In NSCLC, 18F–FDG-PET/CT has been essentially performed at the end of neoadjuvant therapy, giving evidence that the quantitative metabolic parameters derived from this examination significantly correlates with histology, response, and overall survival (OS) [30,31,32]. Similar results have been obtained for early metabolic tumour response, involving, however, only chemotherapy and targeted genotype-driven therapies - in particular patients that present, for example, epidermal growth factor receptor (EGFR) mutations or NSCLC harbouring anaplastic lymphoma kinase fusions [2,3,4].
In this study, we focused on the smaller literature describing the potentials of FDGint. In principle, different behaviours exist compared to chemotherapy alone, as radiation-induced inflammation might enhance the 18F–FDG uptake (see “Timing and inflammation” paragraph).

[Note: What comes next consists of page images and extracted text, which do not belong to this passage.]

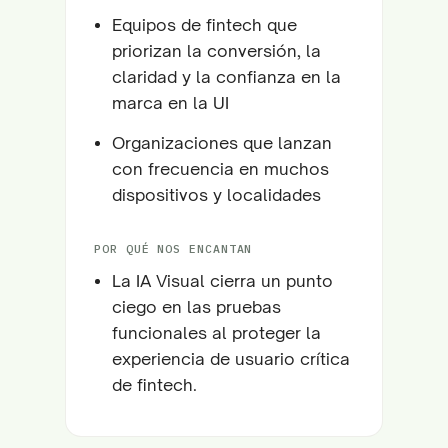
Equipos de fintech que
priorizan la conversión, la
claridad y la confianza en la
marca en la UI
Organizaciones que lanzan
con frecuencia en muchos
dispositivos y localidades
POR QUÉ NOS ENCANTAN
La IA Visual cierra un punto
ciego en las pruebas
funcionales al proteger la
experiencia de usuario crítica
de fintech.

Therefore, even in those cases where RT or CRT is the treatment of choice, there are no recognized standards of care specific for the histology of lung cancer. This has lead the researchers to prudently wait for ampler analysis before modifying the therapeutic decision based on FDGint.
The whole scenario highlights the need of a thorough literature review, providing clinical based evidence of FDGint potentials in RT or CRT [8]. The present systematic review assembles the original papers available in the last decade, specific to FDGint and addressed to NSCLC.
Methods
Six different searches were completed on Medline (http://www.ncbi.nlm.nih.gov/pubmed) and Embase (http://www.embase.com), using keywords combined by Boolean operators (“and”, “or”):
-
i)
(lung cancer) AND (predictive OR prediction OR response assessment OR response OR assessment) AND (early OR ad interim) AND therapy AND (FDG OR 18F–FDG) AND (PET OR PET/CT);
-
ii)
(positron emission tomography) AND (18F–FDG-uptake) AND (SUV) AND (lung cancer);
-
iii)
(lung cancer) AND (adaptive radiotherapy) AND (FDG OR 18F–FDG) AND (PET OR PET/CT);
-
iv)
(early pet OR interim pet) AND (lung);
-
v)
(early PET OR interim PET) AND (lung cancer) AND (metabolic response) AND (radiotherapy);
-
vi)
(18F–FDG PET/CT) AND (chemoradiotherapy) AND lung cancer.
Papers published from January 2005 to December 2016 with studies involving FDGint in patients affected by NSCLC were selected. Studies inherent to FDGint for adaptive RT were also included. From these queries, the papers in language other than English, and studies of FDGint related to chemotherapy (CH) only, or post neoadjuvant treatment were excluded.
A further restriction was the consideration of studies with the hybrid system PET/CT instead of PET only, to gather more uniform, recent, and accurate data as compared to those from PET alone. The abstracts of the papers were read to exclude those evidently out of aim. The final choice was derived from reading the full papers selected to verify that none of exclusion criteria were present. Furthermore, we carefully made a manual search of the cross-references of identified studies and relevant reviews, in order to complete the literature pursuit. Reviews and editorial letters were not included in the analysis, but their references were also checked.
Findings
Figure 1 represents the literature retrieval workflow according to the Preferred Reporting Items for Systematic Reviews and Meta-Analyses (PRISMA) guidelines [33].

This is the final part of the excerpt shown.